The data in `downsampled_orders` are the aggregated, 30-minute resolution data
that are subject to the 52-week RP.
Notice that the first timestamps in `downsampled_orders` are older than the first
timestamps in `orders`.
This is because InfluxDB has already deleted data from `orders` with timestamps
that are older than our local server's timestamp minus two hours (assume we
executed the `SELECT` queries at `2016-05-13T00:59:59Z`).

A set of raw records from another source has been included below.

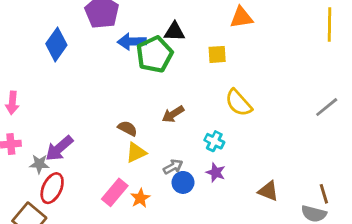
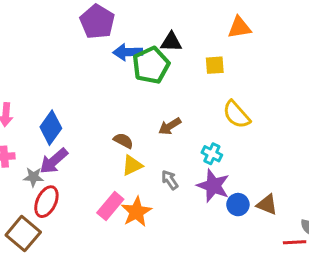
blue diamond: (56, 44) -> (51, 128), moved
gray arrow: (173, 167) -> (170, 180), turned -96
purple star: (216, 172) -> (213, 186), size x1.6
blue circle: (183, 182) -> (238, 205), moved
orange star: (140, 198) -> (136, 212), size x1.5

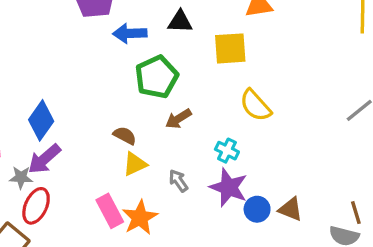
green pentagon: (151, 65) -> (157, 77), moved
yellow square: (215, 65) -> (230, 48), size x1.5
pink rectangle: (110, 206) -> (110, 211), turned -68

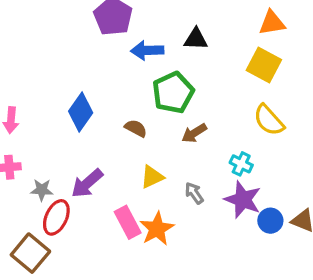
yellow square: (230, 48) -> (264, 65), moved, turned 32
blue diamond: (41, 120) -> (81, 112), moved
brown semicircle: (125, 136) -> (136, 128), moved
purple arrow: (44, 159) -> (87, 183), moved

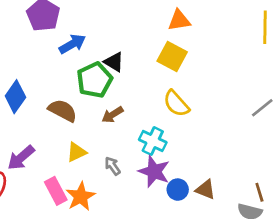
black triangle: (196, 39) -> (114, 62), moved, turned 30
blue arrow: (147, 50) -> (72, 44), turned 152
brown semicircle: (136, 128) -> (63, 110), size x1.5
cyan cross: (241, 164) -> (153, 141), size x1.4

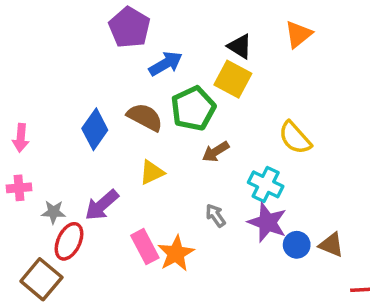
orange triangle: (179, 20) -> (298, 34), turned -30
yellow square: (172, 56) -> (233, 79), moved
black triangle: (114, 62) -> (240, 46), moved
brown semicircle: (63, 110) -> (145, 117), moved
yellow triangle: (76, 152) -> (152, 172), moved

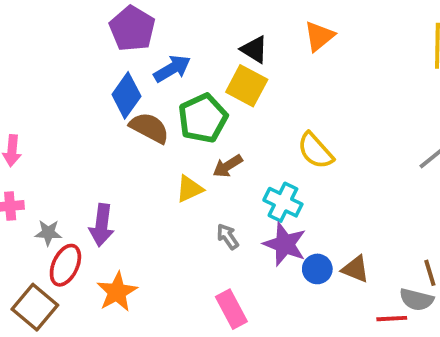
blue diamond: (95, 129) -> (126, 95), moved
yellow triangle: (152, 172) -> (189, 189), moved
purple arrow: (102, 205) -> (102, 225), turned -42
pink rectangle: (145, 247) -> (231, 309), moved
orange star: (176, 253) -> (117, 292), moved

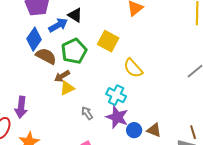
black triangle: (254, 50) -> (75, 15), moved
yellow square: (247, 86) -> (108, 41), moved
brown arrow: (228, 166) -> (62, 76), moved

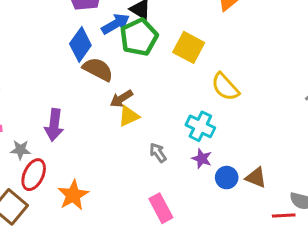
green pentagon: (74, 51) -> (139, 37), moved
purple arrow: (21, 107) -> (54, 125), moved
purple star: (117, 117) -> (202, 159), size x0.6

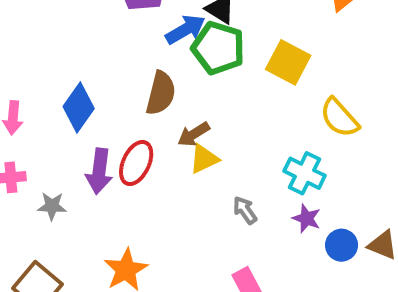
green pentagon: (139, 37) -> (218, 48), turned -30
blue diamond: (80, 44) -> (79, 108), moved
brown semicircle: (98, 69) -> (161, 93), turned 76
red ellipse: (34, 175) -> (136, 163), moved

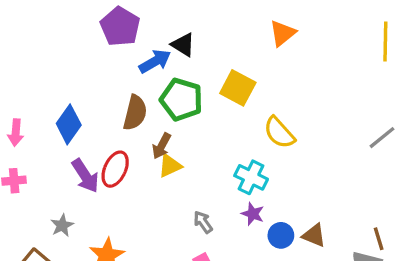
green pentagon: (218, 48) -> (181, 99), moved
brown arrow: (194, 134) -> (162, 146), turned -30
purple arrow: (99, 171) -> (85, 176), turned -40
gray star: (52, 206) -> (62, 225), moved, turned -30
gray arrow: (245, 210) -> (203, 222), moved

InfluxDB will only start dropping data from `downsampled_orders` after 52 weeks.
> **Notes:**
>
* Notice that we fully qualify (that is, we use the syntax
`"<retention_policy>"."<measurement>"`) `downsampled_orders` in
the second `SELECT` statement. We must specify the RP in that query to `SELECT`
data that reside in an RP other than the `DEFAULT` RP.
>
* By default, InfluxDB checks to enforce an RP every 30 minutes.
Between checks, `orders` may have data that are older than two hours.

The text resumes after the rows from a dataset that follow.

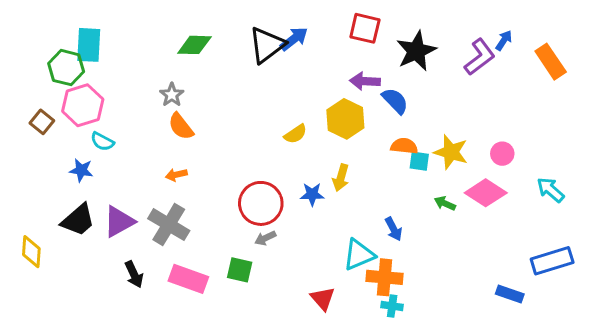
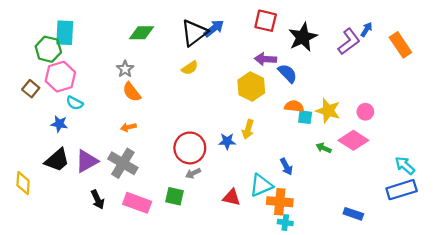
yellow semicircle: (296, 134) -> (190, 68), moved
cyan arrow: (551, 190) -> (405, 166), moved
blue rectangle: (510, 294) -> (353, 214), moved
red triangle: (323, 298) -> (232, 197), moved, turned -36

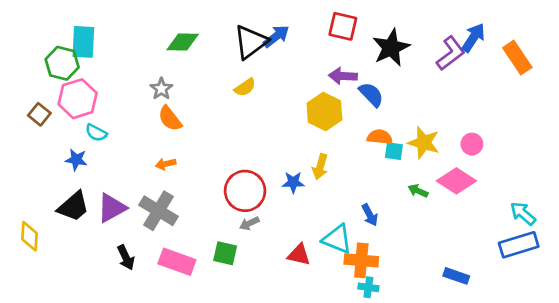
blue arrow: (366, 29) -> (473, 38), size x1.5
cyan triangle: (261, 185) -> (337, 239), turned 45

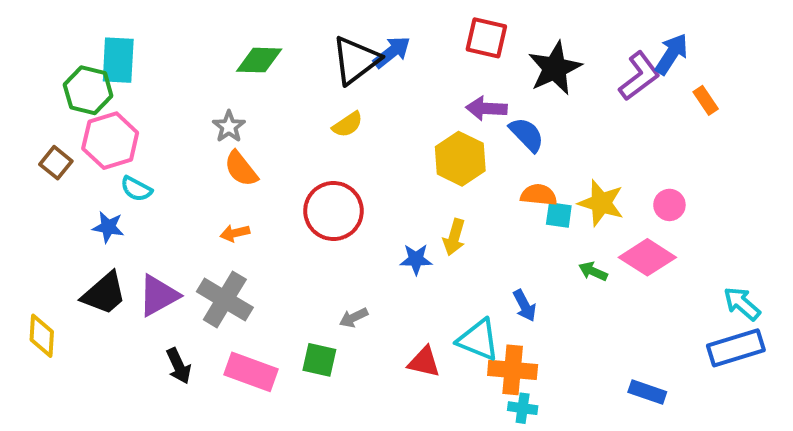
orange rectangle: (517, 58) -> (706, 100), moved, size x0.6
red circle: (245, 191) -> (333, 211), moved

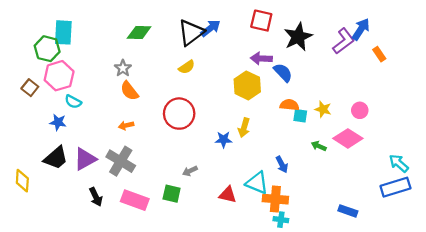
yellow star: (601, 203) -> (323, 109), size x0.7

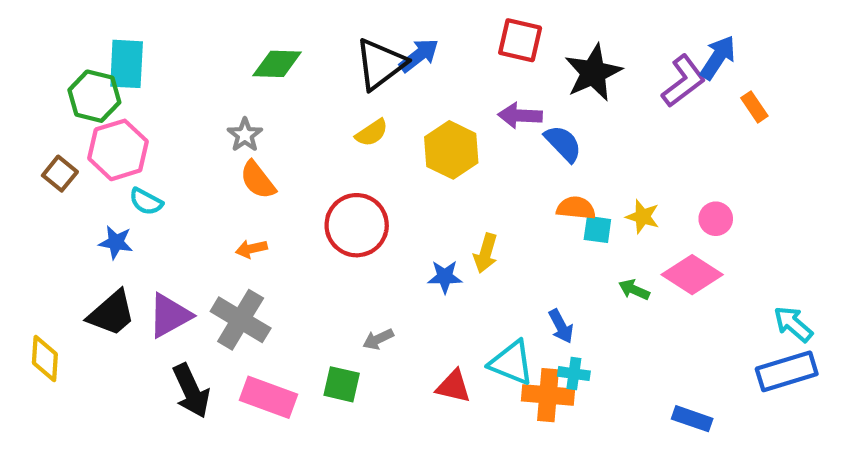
yellow hexagon: (247, 85) -> (451, 150), moved
black arrow: (96, 197) -> (191, 391), size x1.4
cyan cross: (281, 220) -> (574, 374), moved

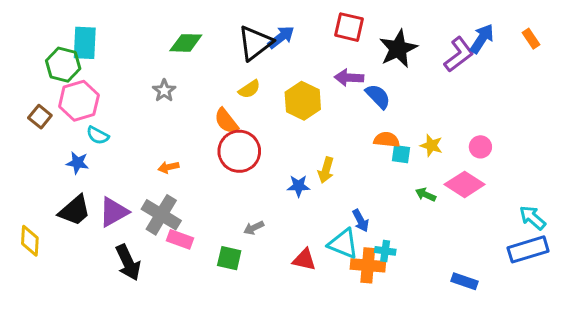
orange rectangle: (754, 107) -> (531, 39), moved
orange semicircle: (258, 180) -> (226, 121), moved
blue arrow: (561, 326) -> (361, 221), moved
pink rectangle: (269, 397) -> (180, 239), moved, size x0.7

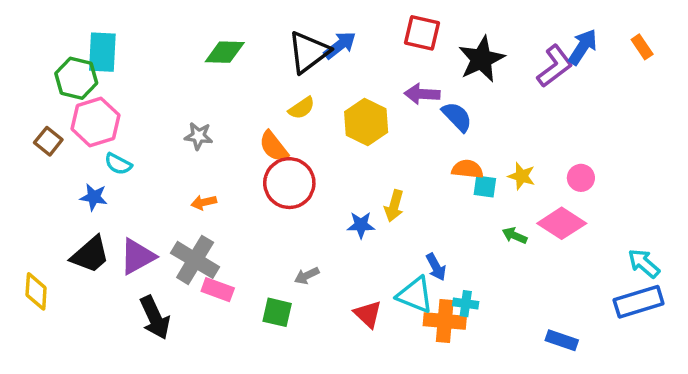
gray star: (164, 91) -> (199, 136), moved, turned -30
red triangle: (304, 260) -> (368, 314), turned 30

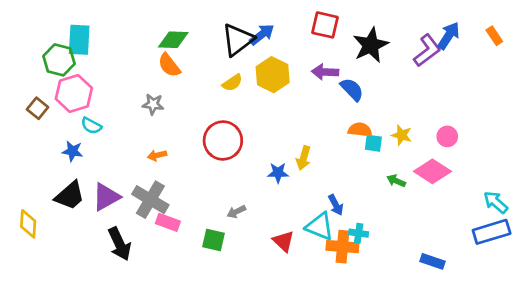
yellow hexagon: (366, 122) -> (273, 75), moved
orange semicircle: (274, 146) -> (169, 65), moved

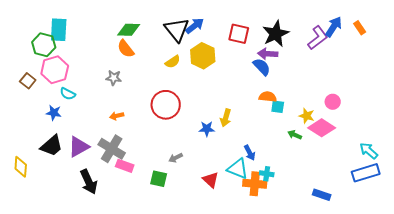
red square: (325, 25) -> (239, 34), moved
orange rectangle: (494, 36) -> (360, 28), moved
black triangle: (238, 40) -> (177, 30), turned -32
purple arrow: (325, 72) -> (268, 54), moved
yellow star: (402, 135) -> (307, 116), moved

The rate at which InfluxDB checks to enforce an RP is a configurable setting,
see
[Database Configuration](/influxdb/v1.6/administration/config/#check-interval-30m0s).
Using a combination of RPs and CQs, we've successfully set up our database to
automatically keep the high precision raw data for a limited time, create lower
precision data, and store that lower precision data for a longer period of time.
Now that you have a general understanding of how these features can work
together, we recommend looking at the detailed documentation on [CQs](/influxdb/v1.6/query_language/continuous_queries/) and [RPs](/influxdb/v1.6/query_language/database_management/#retention-policy-management)
to see all that they can do for you.